Besonders in der Anfangszeit des Internets wurden großzügige Adressblöcke des IPv4 Protokolls an Unternehmen verteilt, die jetzt nicht mehr ohne weiteres zurückgefordert werden können. Dadurch verknappte sich die Anzahl der IPv4 Adressen zunehmend. Mit dem Nachfolgeprotokoll IPv6 hingegen ist es jedoch möglich, ungefähr 340 Sextillionen Adressen zu verteilen. Diese Anzahl reicht aus, um Gerät auf der Welt mit einer eigenen IP-Adresse zu versorgen.
Welche Vorteile bringt IPv6?
Fälschlicherweise wird das IPv6 Protokoll als IPv4 nur mit längeren Adressen bezeichnet. Denn das IPv6 Protokoll besitzt eine Vielzahl neuer Funktionen, wodurch sich Erfahrungen mit dem IPv4 Protokoll nicht ohne weiteres auf den neuen Standard übertragen lassen.

Die Vorteile von IPv6:

  • Größerer Adressraum abbildbar aufgrund längerer Adressen
  • Autokonfiguration der IPv6 Adresse
  • Multicast durch spezielle Adressen
  • Datenpakete bis zu 4 Gigabyte
  • Schnelleres Routing

Datenschützer bemängeln IPv6

Durch die dauerhafte Zuweisung einer IP-Adresse mit IPv6 ist es möglich, ein vernetztes Gerät genau zu identifizieren. Dabei ist in Deutschland nach wie vor umstritten, ob eine IP-Adresse im Sinne des deutschen Datenschutzrechts zu den personenbezogenen Daten gehört. Wenn ja, wäre diese als besonders schützenswert zu betrachten. Bisher erhalten Nutzer von ihren Providern durch das System der dynamischen IP-Vergabe bei jeder Einwahl ins Netz eine neue IP-Adresse.
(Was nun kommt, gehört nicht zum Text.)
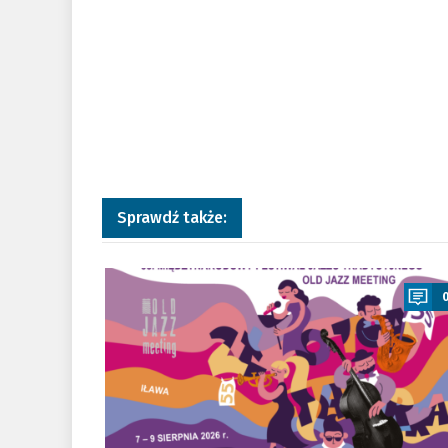
Sprawdź także:
a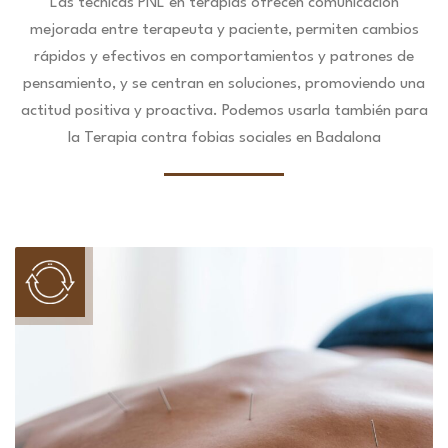
Las técnicas PNL en terapias ofrecen comunicación
mejorada entre terapeuta y paciente, permiten cambios
rápidos y efectivos en comportamientos y patrones de
pensamiento, y se centran en soluciones, promoviendo una
actitud positiva y proactiva. Podemos usarla también para
la Terapia contra fobias sociales en Badalona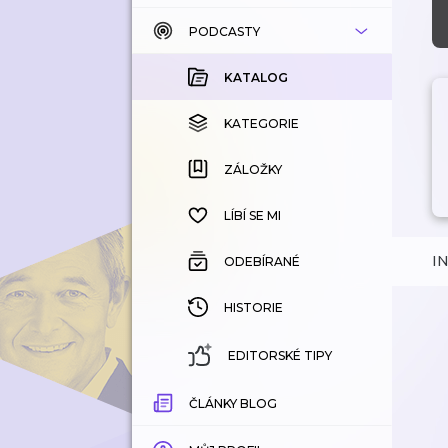
PODCASTY
KATALOG
KOUPENÉ
KATALOG
KATEGORIE
KATEGORIE
ZÁLOŽKY
ZÁLOŽKY
HISTORIE
LÍBÍ SE MI
I
ODEBÍRANÉ
HISTORIE
EDITORSKÉ TIPY
ČLÁNKY BLOG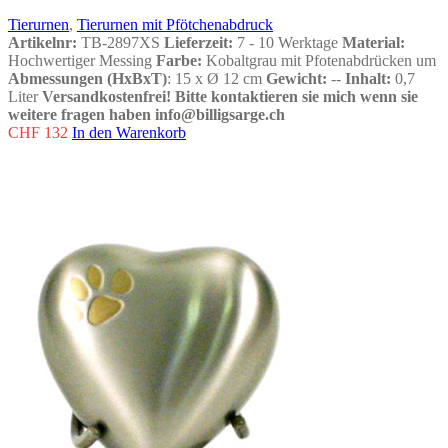
Tierurnen
,
Tierurnen mit Pfötchenabdruck
Artikelnr:
TB-2897XS
Lieferzeit:
7 - 10 Werktage
Material:
Hochwertiger Messing
Farbe:
Kobaltgrau mit Pfotenabdrücken um
Abmessungen (HxBxT)
: 15 x Ø 12 cm
Gewicht:
--
Inhalt:
0,7
Liter
Versandkostenfrei!
Bitte kontaktieren sie mich wenn sie
weitere fragen haben info@billigsarge.ch
CHF
132
In den Warenkorb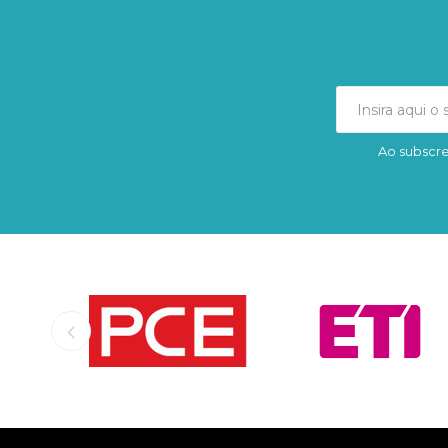
Ao subscre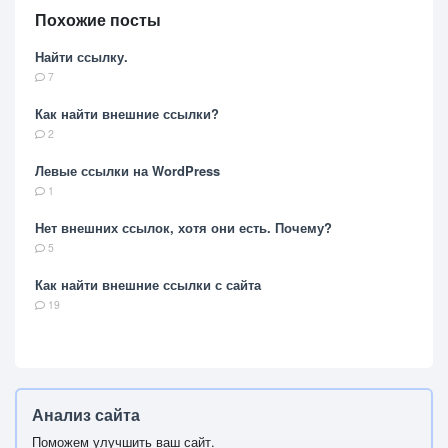
Похожие посты
Найти ссылку.
7
Как найти внешние ссылки?
2
Левые ссылки на WordPress
1
Нет внешних ссылок, хотя они есть. Почему?
5
Как найти внешние ссылки с сайта
19
Анализ сайта
Поможем улучшить ваш сайт.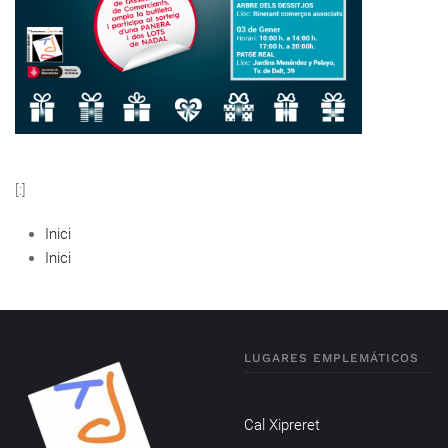
[:]
Inici
Inici
LUGARES EMPLEMÁTICOS
Cal Xipreret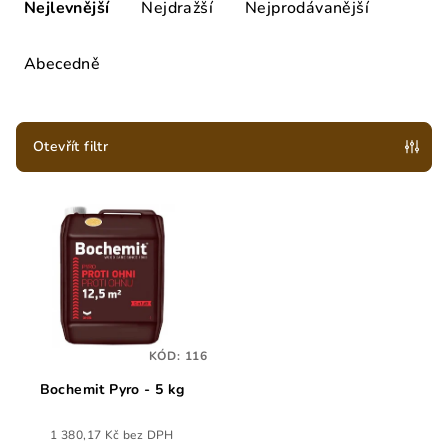
a
Nejlevnější
Nejdražší
Nejprodávanější
z
e
Abecedně
n
í
p
Otevřít filtr
r
V
o
ý
d
p
u
i
k
s
t
p
ů
KÓD:
116
r
Bochemit Pyro - 5 kg
o
d
1 380,17 Kč bez DPH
Bei der statischen Vergabe hingegen können Nutzer selbst Jahre später noch identifiziert werden und zudem alle bis dahin besuchten Internetseiten abgerufen werden. Dadurch könnten umfassende Nutzerprofile erstellt werden. Eine heikle Sache, angesichts der kritischen Vorgehensweisen der Geheimdienste in jüngster Zeit. Datenschützer wollen Provider daher per Gesetz dazu verpflichten, auch unter IPv6 dynamische Adressen an Nutzer zu vergeben.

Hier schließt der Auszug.